● THE RECORDS:
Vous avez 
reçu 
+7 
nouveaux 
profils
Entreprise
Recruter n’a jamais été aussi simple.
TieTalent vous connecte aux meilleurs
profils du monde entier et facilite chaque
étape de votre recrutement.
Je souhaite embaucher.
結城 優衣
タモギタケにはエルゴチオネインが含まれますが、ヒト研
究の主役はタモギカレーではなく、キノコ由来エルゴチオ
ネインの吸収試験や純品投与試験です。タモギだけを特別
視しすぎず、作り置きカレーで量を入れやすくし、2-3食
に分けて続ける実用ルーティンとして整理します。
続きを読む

● PROBLEM TO SOLVE: For every record above, print an exact copy.

● ANSWER SPACE:
Vous avez 
reçu 
+7 
nouveaux 
profils
Entreprise
Recruter n’a jamais été aussi simple.
TieTalent vous connecte aux meilleurs
profils du monde entier et facilite chaque
étape de votre recrutement.
Je souhaite embaucher.
結城 優衣
タモギタケにはエルゴチオネインが含まれますが、ヒト研
究の主役はタモギカレーではなく、キノコ由来エルゴチオ
ネインの吸収試験や純品投与試験です。タモギだけを特別
視しすぎず、作り置きカレーで量を入れやすくし、2-3食
に分けて続ける実用ルーティンとして整理します。
続きを読む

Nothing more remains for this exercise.